Inaugurando 2023, a posse de Luiz Inácio Lula da Silva como novo presidente do Brasil foi marcada por vários símbolos, como a entrega da faixa presidencial por representantes do povo, após a recusa de Bolsonaro e sua saída do país para os Estados Unidos. Aos 77 anos, o histórico líder sindical e um dos fundadores do Partido dos Trabalhadores (PT) retorna pela terceira vez à presidência do Brasil, após o fim do governo de Jair Bolsonaro, caracterizado por práticas autoritárias, a exaltação da ditadura militar e significativos retrocessos econômicos e sociais.

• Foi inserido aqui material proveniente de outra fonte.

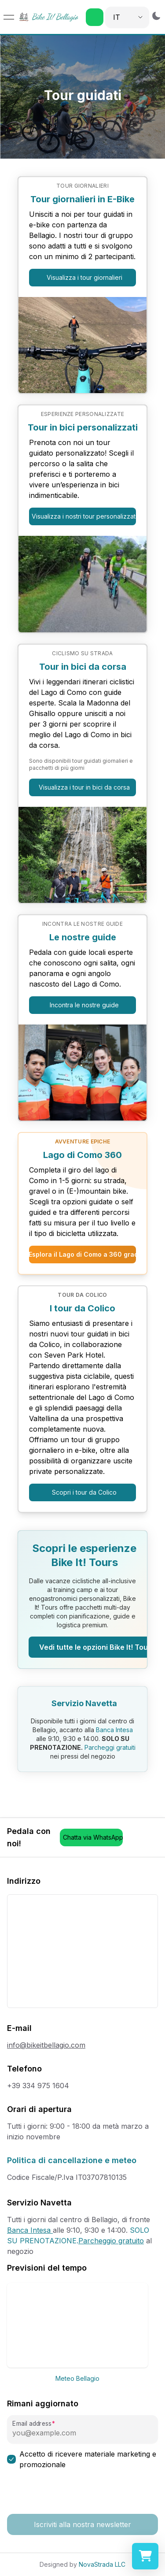  What do you see at coordinates (156, 16) in the screenshot?
I see `[Switch to dark mode]` at bounding box center [156, 16].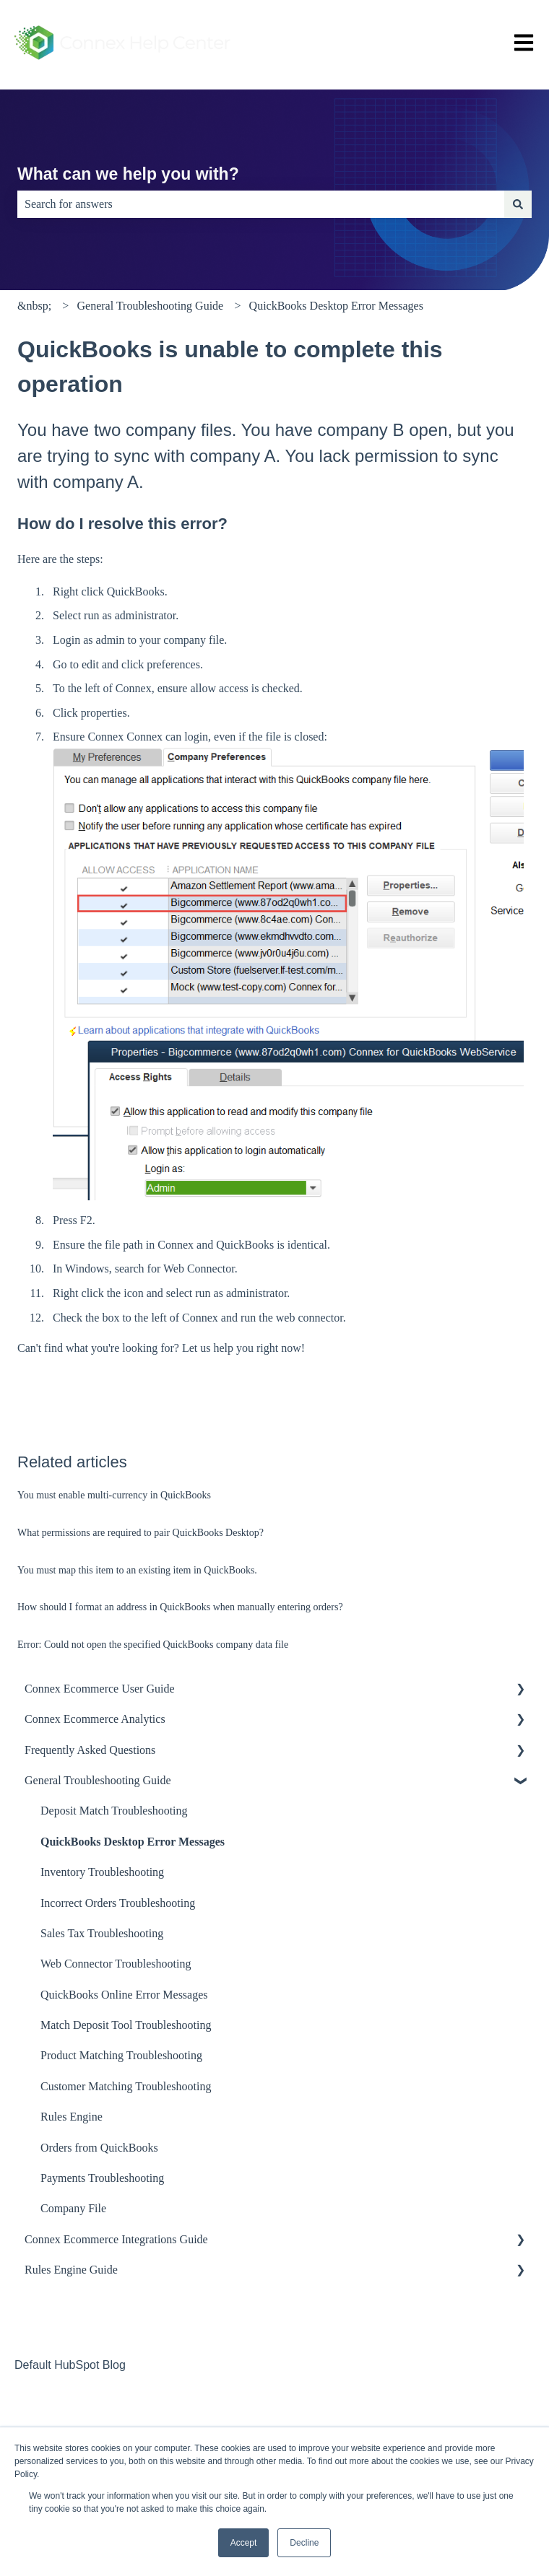  I want to click on &nbsp;, so click(34, 306).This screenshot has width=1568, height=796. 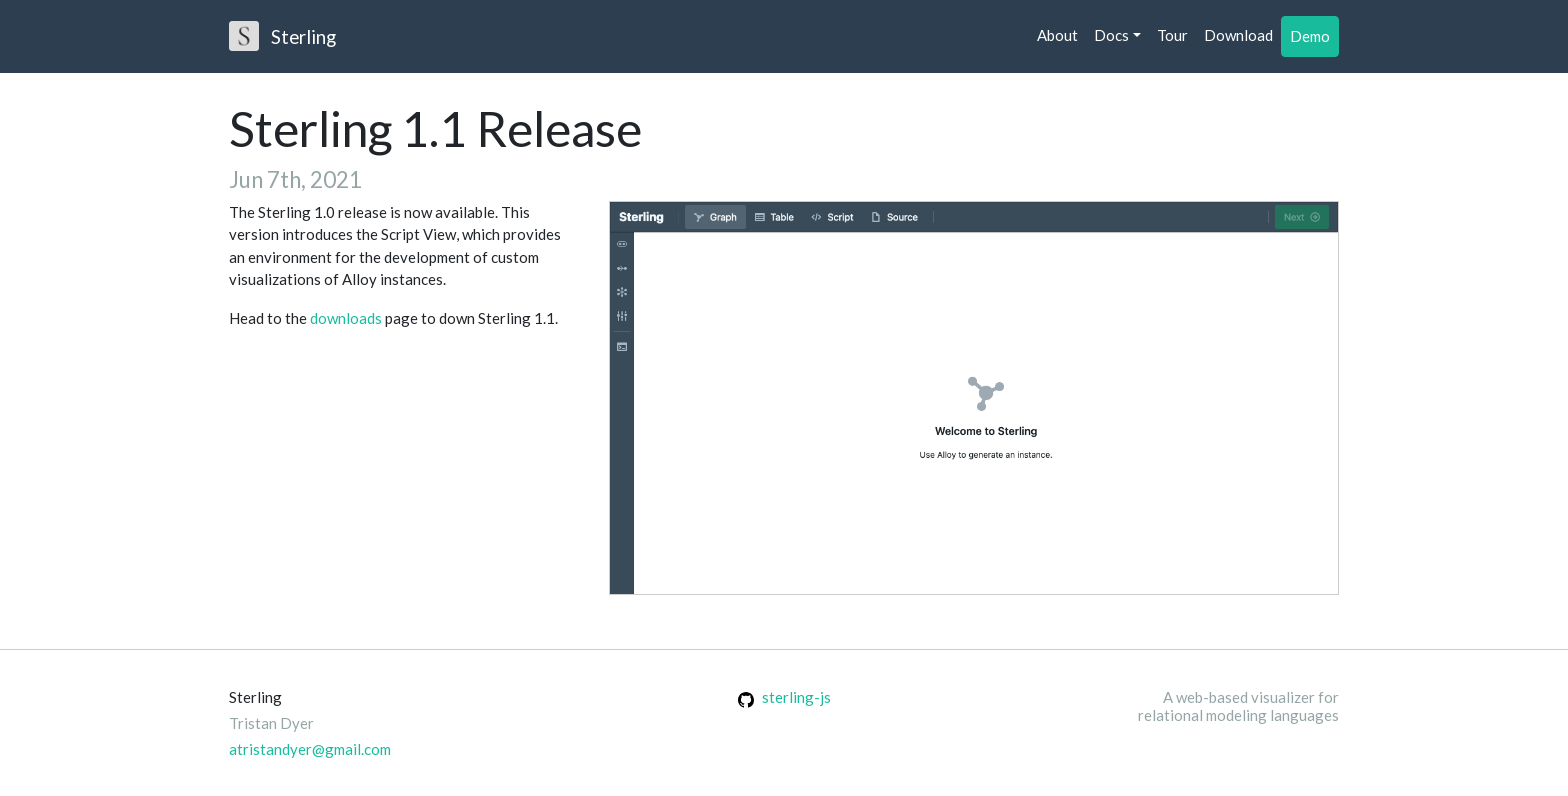 What do you see at coordinates (282, 36) in the screenshot?
I see `Sterling` at bounding box center [282, 36].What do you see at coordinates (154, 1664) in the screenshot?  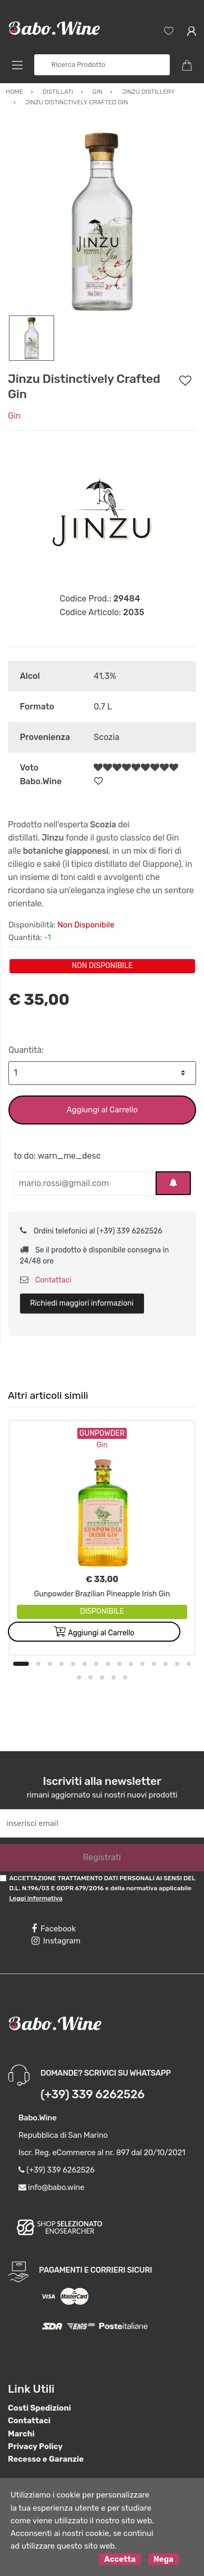 I see `12 [button]` at bounding box center [154, 1664].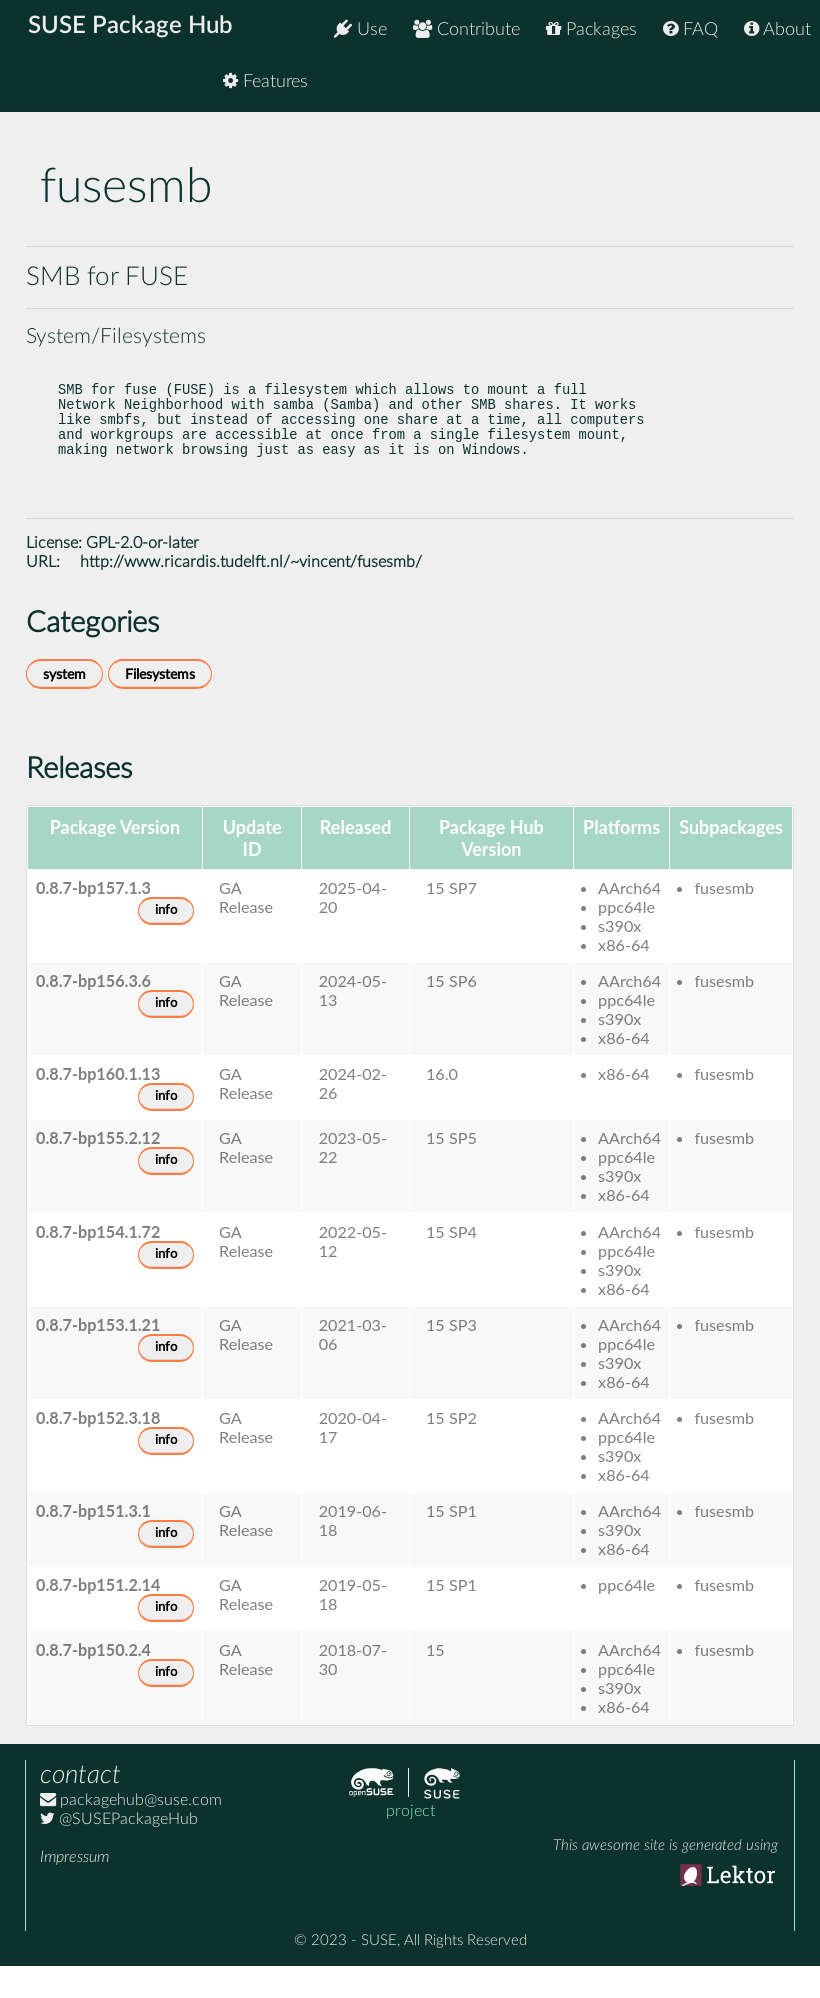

Lula venceu as eleições com mais de 60 milhões de votos, o equivalente a 50,9% dos votos válidos. Embora a diferença entre os dois tenha sido de apenas dois milhões de votos, o processo eleitoral foi marcado por dificuldades e ameaças do ex-presidente Bolsonaro e seus apoiadores.

Em um contexto de polarização e violência política, as tentativas de afetar o resultado das eleições incluíram ações como compra de votos e apoio político em larga escala em troca de recursos; críticas à transparência do sistema eleitoral; ameaças de golpe de Estado; e bloqueios e controles ilegais nas rodovias do país pela Polícia Rodoviária Federal (PRF). Estas últimas ações, realizadas no dia das eleições, visavam atrasar ou impedir os eleitores de votar, especialmente no Nordeste, onde vive a maioria dos apoiadores do PT.

Além disso, após o anúncio dos resultados das eleições, os bolsonaristas – muitas vezes apoiados pela polícia e militares – têm protestado contra a vitória de Lula, bloqueando as estradas e se reunindo em frente aos quartéis para pedir intervenção militar.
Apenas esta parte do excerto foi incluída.